Aim of the exercise :: Starting with the first line below, extract each line through the one that contains "Расходные материалы", inclusive, excluding pictures.

[Items listed in a dataset]

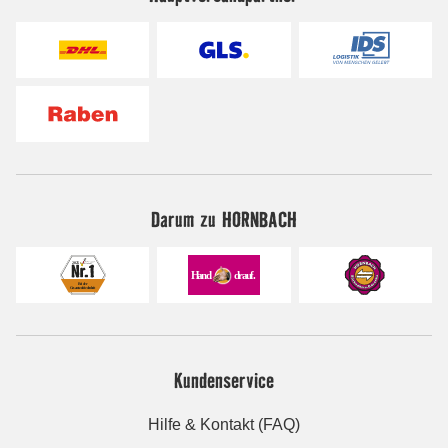
Darum zu HORNBACH
Kundenservice
Hilfe & Kontakt (FAQ)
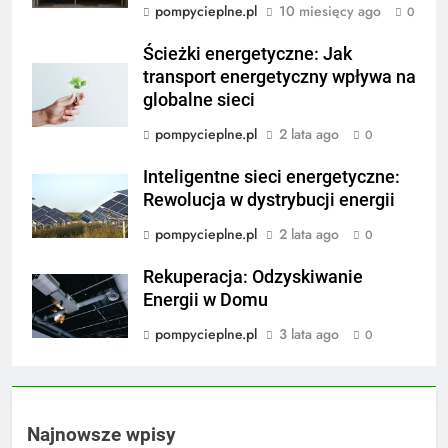
pompycieplne.pl
10 miesięcy ago
0
Ścieżki energetyczne: Jak
transport energetyczny wpływa na
globalne sieci
pompycieplne.pl
2 lata ago
0
Inteligentne sieci energetyczne:
Rewolucja w dystrybucji energii
pompycieplne.pl
2 lata ago
0
Rekuperacja: Odzyskiwanie
Energii w Domu
pompycieplne.pl
3 lata ago
0
Najnowsze wpisy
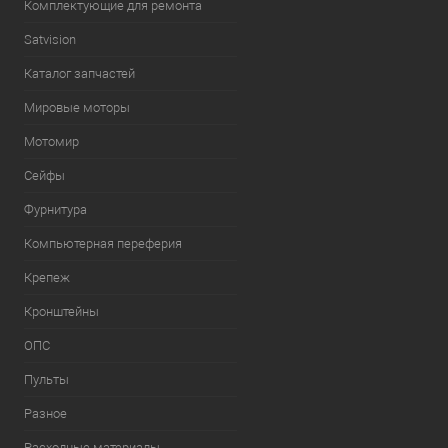
Комплектующие для ремонта
Satvision
Каталог запчастей
Мировые моторы
Мотомир
Сейфы
Фурнитура
Компьютерная переферия
Крепеж
Кронштейны
ОПС
Пульты
Разное
Расходные материалы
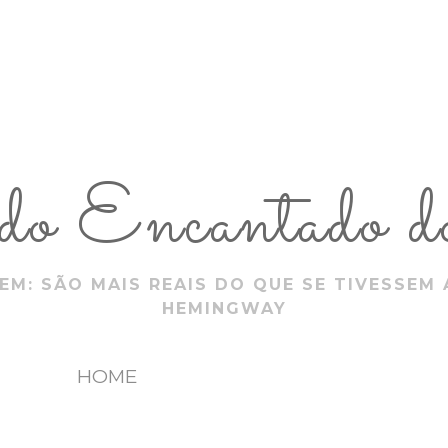
 Encantado do
EM: SÃO MAIS REAIS DO QUE SE TIVESSEM 
HEMINGWAY
HOME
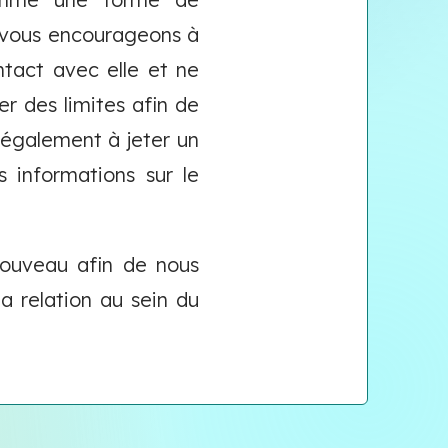
s vous encourageons à
tact avec elle et ne
ser des limites afin de
s également à jeter un
s informations sur le
nouveau afin de nous
la relation au sein du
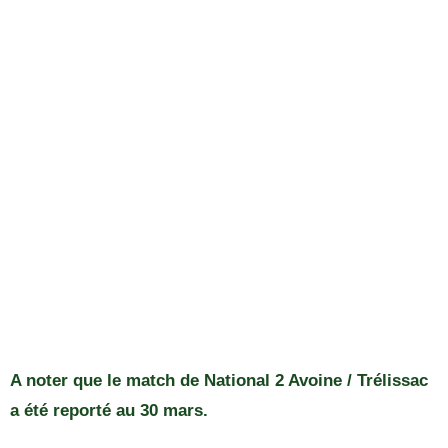
A noter que le match de National 2 Avoine / Trélissac
a été reporté au 30 mars.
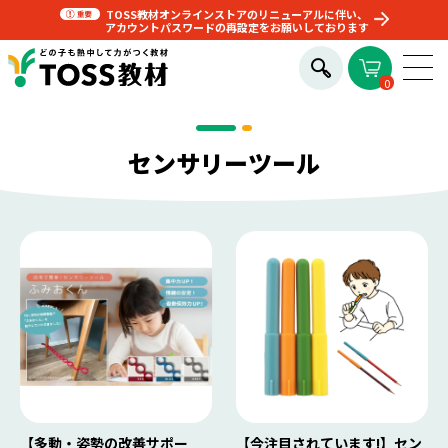
TOSS教材オンラインストアのリニューアルに伴い、
アカウントパスワードの再設定をお願いしております
0
センサリーツール
【多動・姿勢の改善サポー
【今注目されています!】セン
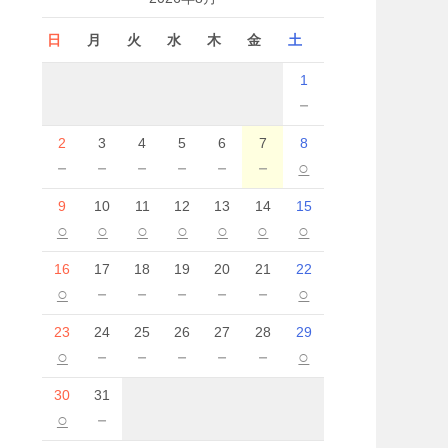
日
月
火
水
木
金
土
1
－
2
3
4
5
6
7
8
－
－
－
－
－
－
○
9
10
11
12
13
14
15
○
○
○
○
○
○
○
16
17
18
19
20
21
22
○
－
－
－
－
－
○
23
24
25
26
27
28
29
○
－
－
－
－
－
○
30
31
○
－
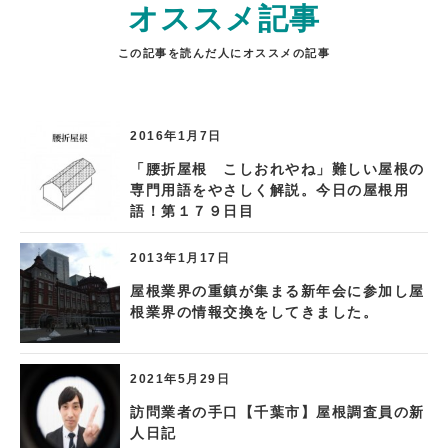
オススメ記事
この記事を読んだ人にオススメの記事
2016年1月7日
「腰折屋根 こしおれやね」難しい屋根の
専門用語をやさしく解説。今日の屋根用
語！第１７９日目
2013年1月17日
屋根業界の重鎮が集まる新年会に参加し屋
根業界の情報交換をしてきました。
2021年5月29日
訪問業者の手口【千葉市】屋根調査員の新
人日記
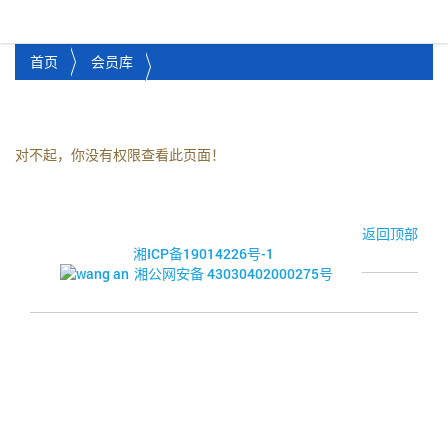
湘潭市企业信用促进会
Toggl
首页
会员库
对不起，你没有权限查看此页面！
© 2017-2026·湘潭市企业信用促进会
返回顶部
湘ICP备19014226号-1
湘公网安备 43030402000275号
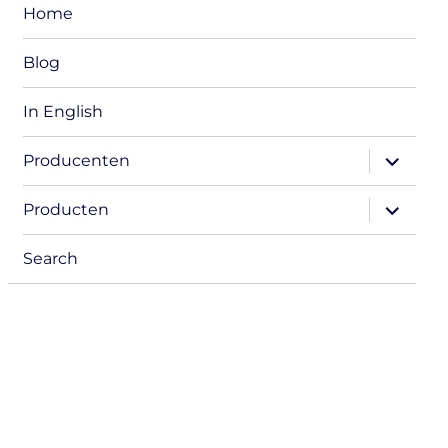
Home
Blog
In English
expand
Producenten
child
menu
expand
Producten
child
menu
Search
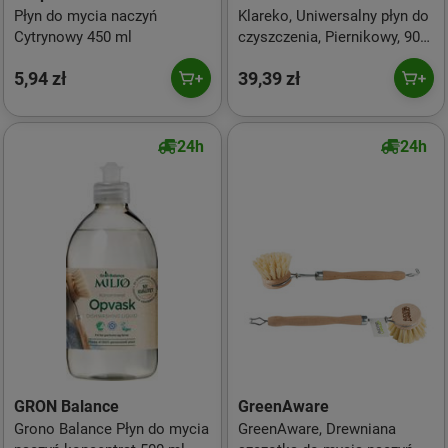
Płyn do mycia naczyń
Klareko, Uniwersalny płyn do
Cytrynowy 450 ml
czyszczenia, Piernikowy, 900
ml
5,94 zł
39,39 zł
24h
24h
GRON Balance
GreenAware
Grono Balance Płyn do mycia
GreenAware, Drewniana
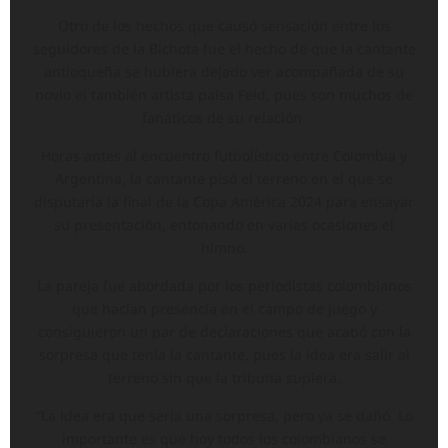
Otro de los hechos que causó sensación entre los
seguidores de la Bichota fue el hecho de que la cantante
antioqueña se hubiera dejado ver acompañada de su
novio el también artista paisa Feid, pues son muchos de
fanáticos de su relación.
Horas antes al encuentro futbolístico entre Colombia y
Argentina, la cantante pisó el terreno en el que se
disputaría la final de la Copa América 2024 para ensayar
su presentación, entonando en varias ocasiones el
himno.
La pareja fue abordada por los periodistas colombianos
que hacían presencia en el campo de juego y
consiguieron un par de declaraciones que acabó con la
sorpresa que tenía la cantante, pues la idea era salir al
terreno sin que la tribuna supiera.
“La idea era que sería una sorpresa, pero ya se dañó. Lo
importante es que hoy todos los colombianos se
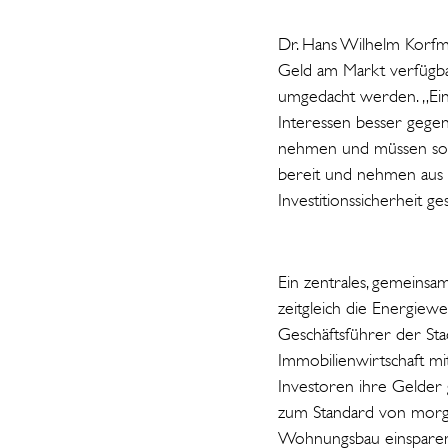
Dr. Hans Wilhelm Korfma
Geld am Markt verfügbar
umgedacht werden. „Eine
Interessen besser gege
nehmen und müssen so ba
bereit und nehmen aus 
Investitionssicherheit ge
Ein zentrales, gemeinsa
zeitgleich die Energie
Geschäftsführer der St
Immobilienwirtschaft m
Investoren ihre Gelder 
zum Standard von mor
Wohnungsbau einsparen 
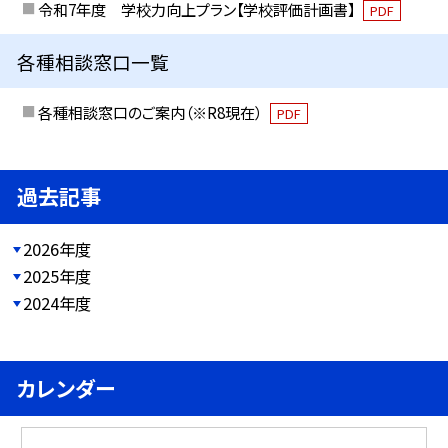
令和7年度 学校力向上プラン【学校評価計画書】
PDF
各種相談窓口一覧
各種相談窓口のご案内（※R8現在）
PDF
過去記事
2026年度
2025年度
2024年度
カレンダー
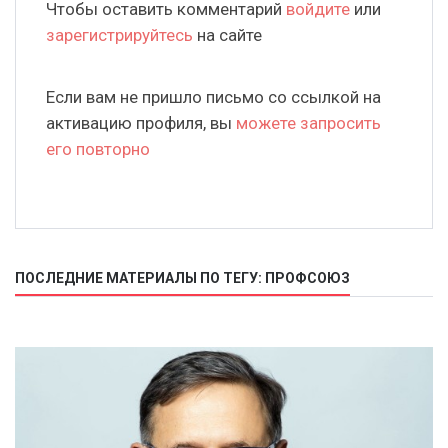
Чтобы оставить комментарий
войдите
или
зарегистрируйтесь
на сайте
Если вам не пришло письмо со ссылкой на
активацию профиля, вы
можете запросить
его повторно
ПОСЛЕДНИЕ МАТЕРИАЛЫ ПО ТЕГУ: ПРОФСОЮЗ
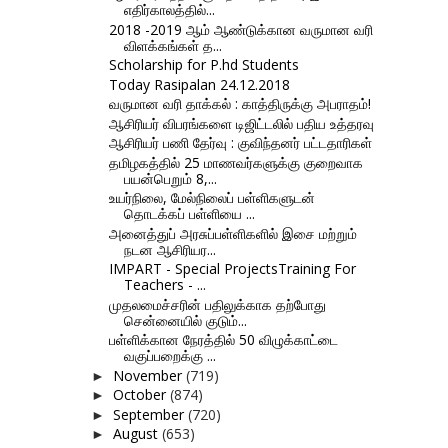
எதிர்காலத்தில்...
2018 -2019 ஆம் ஆண்டுக்கான வருமான வரி
விளக்கங்கள் த...
Scholarship for P.hd Students
Today Rasipalan 24.12.2018
வருமான வரி தாக்கல் : காத்திருக்கு அபராதம்!
ஆசிரியர் விபரங்களை டிஜிட்டலில் பதிய உத்தரவு
ஆசிரியர் பணி தேர்வு : குவிந்தனர் பட்டதாரிகள்
தமிழகத்தில் 25 மாணவர்களுக்கு குறைவாக
பயன்பெறும் 8,...
உயர்நிலை, மேல்நிலைப் பள்ளிகளுடன்
தொடக்கப் பள்ளியை ...
அனைத்துப் அரசுப்பள்ளிகளில் இசை மற்றும்
நடன ஆசிரியர...
IMPART - Special ProjectsTraining For
Teachers - ...
முதலமைச்சரின் பதிலுக்காக தற்போது
சென்னையில் குடும்...
பள்ளிக்கான நேரத்தில் 50 விழுக்காட்டை
வகுப்பறைக்கு ...
November
(719)
►
October
(874)
►
September
(720)
►
August
(653)
►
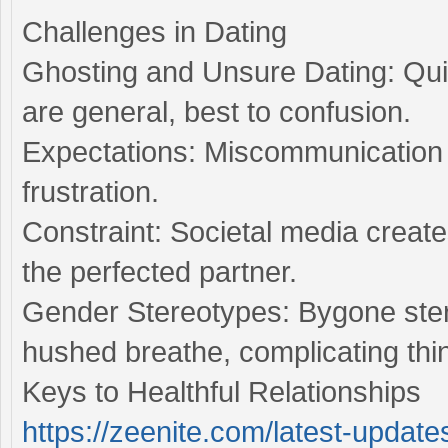
Challenges in Dating
Ghosting and Unsure Dating: Qui
are general, best to confusion.
Expectations: Miscommunication
frustration.
Constraint: Societal media creat
the perfected partner.
Gender Stereotypes: Bygone stere
hushed breathe, complicating thi
Keys to Healthful Relationships
https://zeenite.com/latest-update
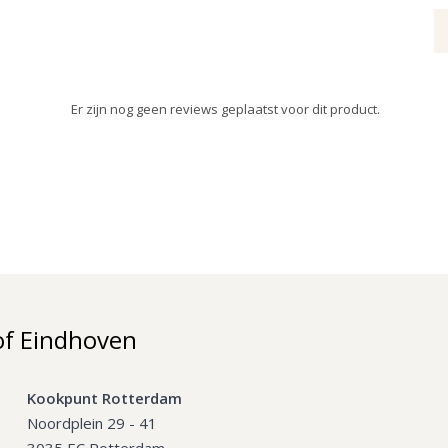
Er zijn nog geen reviews geplaatst voor dit product.
of Eindhoven
Kookpunt Rotterdam
Noordplein 29 - 41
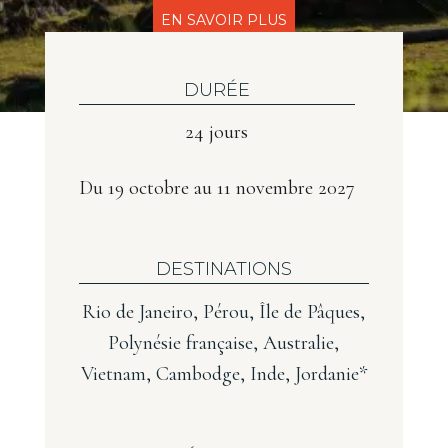
EN SAVOIR PLUS
DURÉE
24 jours
Du 19 octobre au 11 novembre 2027
DESTINATIONS
Rio de Janeiro, Pérou, Île de Pâques,
Polynésie française, Australie,
Vietnam, Cambodge, Inde, Jordanie*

Response area ::
Darum zu HORNBACH
Kundenservice
Hilfe & Kontakt (FAQ)
pompycieplne.pl
10 miesięcy ago
0
Ścieżki energetyczne: Jak
transport energetyczny wpływa na
globalne sieci
pompycieplne.pl
2 lata ago
0
Inteligentne sieci energetyczne:
Rewolucja w dystrybucji energii
pompycieplne.pl
2 lata ago
0
Rekuperacja: Odzyskiwanie
Energii w Domu
pompycieplne.pl
3 lata ago
0
Najnowsze wpisy
Комплектующие для ремонта
Satvision
Каталог запчастей
Мировые моторы
Мотомир
Сейфы
Фурнитура
Компьютерная переферия
Крепеж
Кронштейны
ОПС
Пульты
Разное
Расходные материалы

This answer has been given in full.